Purpose: To evaluate the prevalence and factors associated with posterior pole and peripheral retinal lesions in Chinese subjects with high myopia.
Methods: Three hundred and thirty-seven asymptomatic adults with high myopia of refractive error <or=-6 D were examined in a cross-sectional community-based study. All subjects underwent cycloplegic refraction, ultrasound biometry and dilated fundal examination. Statistical analysis was performed to assess factors associated with the presence of posterior pole and peripheral retinal lesions.

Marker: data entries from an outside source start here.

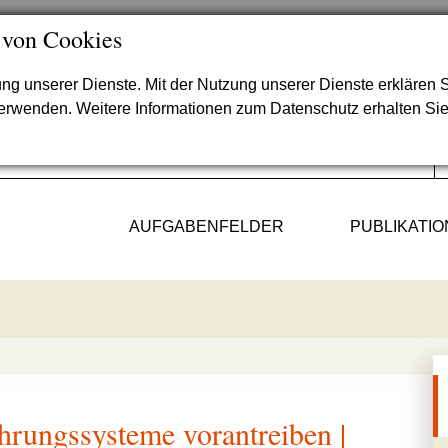
 von Cookies
lung unserer Dienste. Mit der Nutzung unserer Dienste erklären S
verwenden. Weitere Informationen zum Datenschutz erhalten Si
AUFGABENFELDER
PUBLIKATI
hrungssysteme vorantreiben |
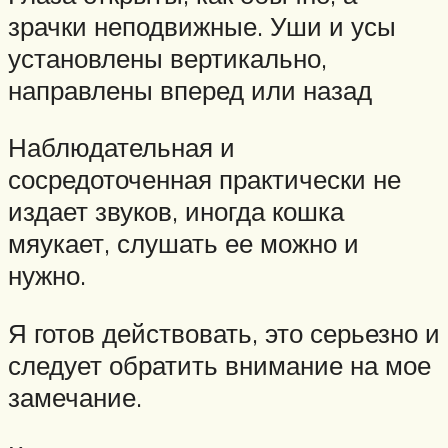
зрачки неподвижные. Уши и усы
установлены вертикально,
направлены вперед или назад
Наблюдательная и
сосредоточенная практически не
издает звуков, иногда кошка
мяукает, слушать ее можно и
нужно.
Я готов действовать, это серьезно и
следует обратить внимание на мое
замечание.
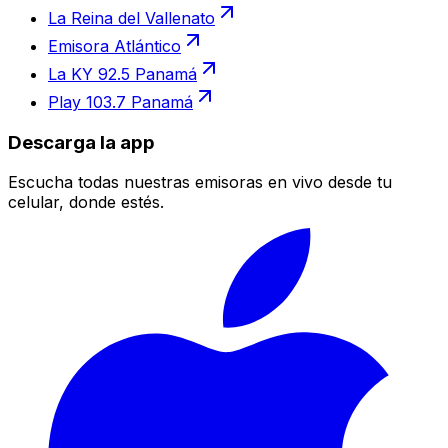
La Reina del Vallenato
Emisora Atlántico
La KY 92.5 Panamá
Play 103.7 Panamá
Descarga la app
Escucha todas nuestras emisoras en vivo desde tu
celular, donde estés.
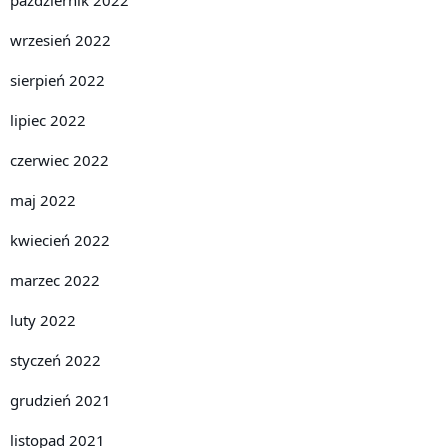
wrzesień 2022
sierpień 2022
lipiec 2022
czerwiec 2022
maj 2022
kwiecień 2022
marzec 2022
luty 2022
styczeń 2022
grudzień 2021
listopad 2021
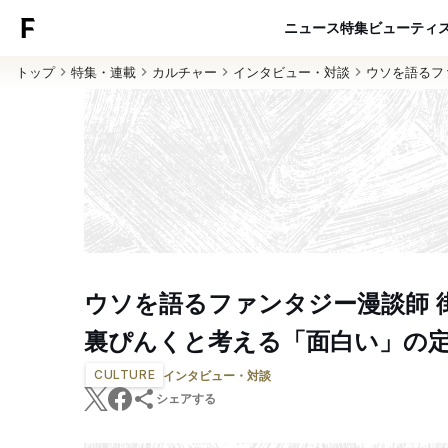
ニュース
特集
ビューティ
トップ
特集・連載
カルチャー
インタビュー・対談
ウソを語るフ
ウソを語るファンタジー漫談師 
裏ぴんくと考える「面白い」の
CULTURE
インタビュー・対談
シェアする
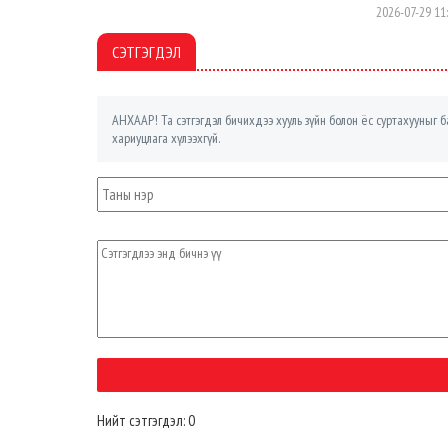
2026-07-29 11
СЭТГЭГДЭЛ
АНХААР! Та сэтгэгдэл бичихдээ хууль зүйн болон ёс суртахууныг ба
хариуцлага хүлээхгүй.
Нийт сэтгэгдэл: 0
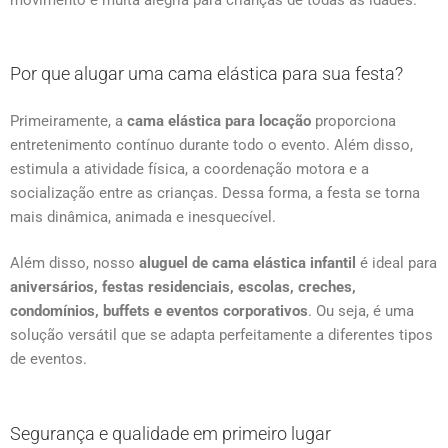
Por que alugar uma cama elástica para sua festa?
Primeiramente, a
cama elástica para locação
proporciona
entretenimento contínuo durante todo o evento. Além disso,
estimula a atividade física, a coordenação motora e a
socialização entre as crianças. Dessa forma, a festa se torna
mais dinâmica, animada e inesquecível.
Além disso, nosso
aluguel de cama elástica infantil
é ideal para
aniversários, festas residenciais, escolas, creches,
condomínios, buffets e eventos corporativos
. Ou seja, é uma
solução versátil que se adapta perfeitamente a diferentes tipos
de eventos.
Segurança e qualidade em primeiro lugar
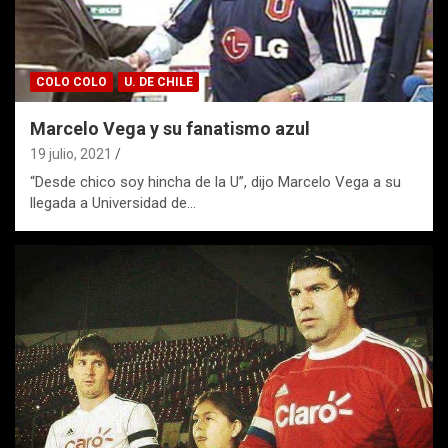
COLO COLO
U. DE CHILE
Marcelo Vega y su fanatismo azul
19 julio, 2021
“Desde chico soy hincha de la U”, dijo Marcelo Vega a su
llegada a Universidad de…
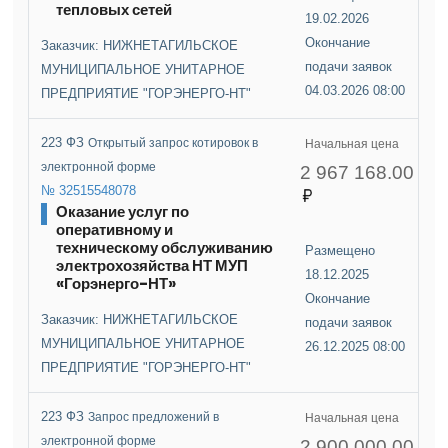
тепловых сетей
19.02.2026
Окончание
Заказчик: НИЖНЕТАГИЛЬСКОЕ
подачи заявок
МУНИЦИПАЛЬНОЕ УНИТАРНОЕ
04.03.2026 08:00
ПРЕДПРИЯТИЕ "ГОРЭНЕРГО-НТ"
223 ФЗ
Открытый запрос котировок в
Начальная цена
электронной форме
2 967 168.00
№ 32515548078
Оказание услуг по
оперативному и
техническому обслуживанию
Размещено
электрохозяйства НТ МУП
18.12.2025
«Горэнерго-НТ»
Окончание
Заказчик: НИЖНЕТАГИЛЬСКОЕ
подачи заявок
МУНИЦИПАЛЬНОЕ УНИТАРНОЕ
26.12.2025 08:00
ПРЕДПРИЯТИЕ "ГОРЭНЕРГО-НТ"
223 ФЗ
Запрос предложений в
Начальная цена
электронной форме
2 900 000.00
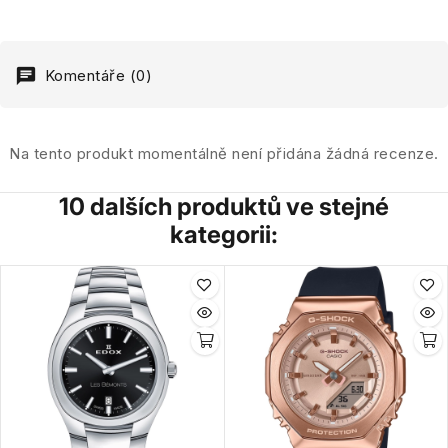
Komentáře (0)
Na tento produkt momentálně není přidána žádná recenze.
10 dalších produktů ve stejné
kategorii:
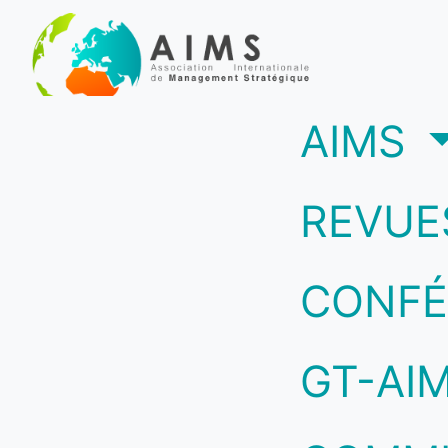
(c
AIMS
REVUE
CONFÉ
GT-AI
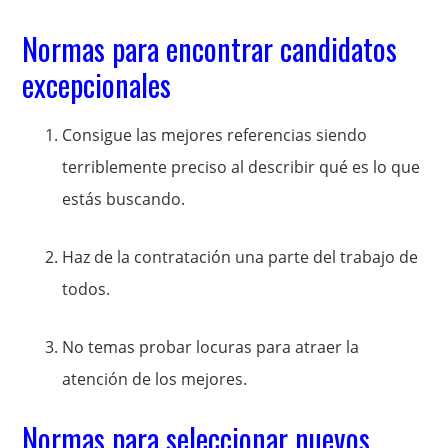
Normas para encontrar candidatos
excepcionales
Consigue las mejores referencias siendo
terriblemente preciso al describir qué es lo que
estás buscando.
Haz de la contratación una parte del trabajo de
todos.
No temas probar locuras para atraer la
atención de los mejores.
Normas para seleccionar nuevos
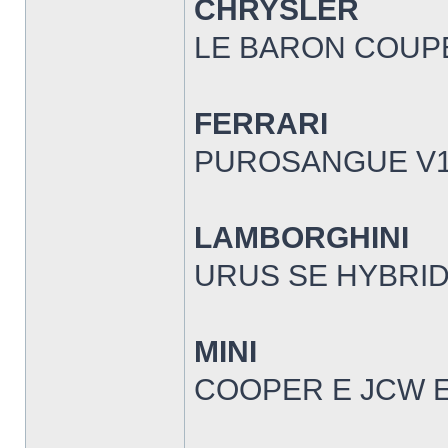
CHRYSLER
LE BARON COUPE
FERRARI
PUROSANGUE V1
LAMBORGHINI
URUS SE HYBRID 
MINI
COOPER E JCW E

Results: The mean age of the 337 subjects was 36.0 years and the mean spherical equivalent refractive error was -10.2 D. Thirty-eight eyes (11.3%, 95% CI=8.1-15.2%) were found to have one or more posterior pole lesions and subjects with posterior pole lesion had significantly older age, longer axial length and higher degree of myopia (all P<0.001) compared with subjects without posterior pole lesion. After controlling for axial length, both the severity of refractive error and older age were significantly associated with the presence of posterior pole lesion (both P<0.001). For peripheral retinal lesions, 189 eyes (56.1%, 95% CI=50.6-61.5%) were found to have one or more peripheral retinal lesions. The presence of peripheral retinal lesion was associated with younger age and higher degree of refractive error (P=0.046 and 0.002, respectively).
Conclusion: Posterior pole and peripheral retinal degenerative lesions were found in a considerable proportion of subjects with high myopia. As some of these retinal lesions might predispose to visual impairment, highly myopic individuals should be educated on the symptoms of various eye conditions and seek care immediately if symptoms arise.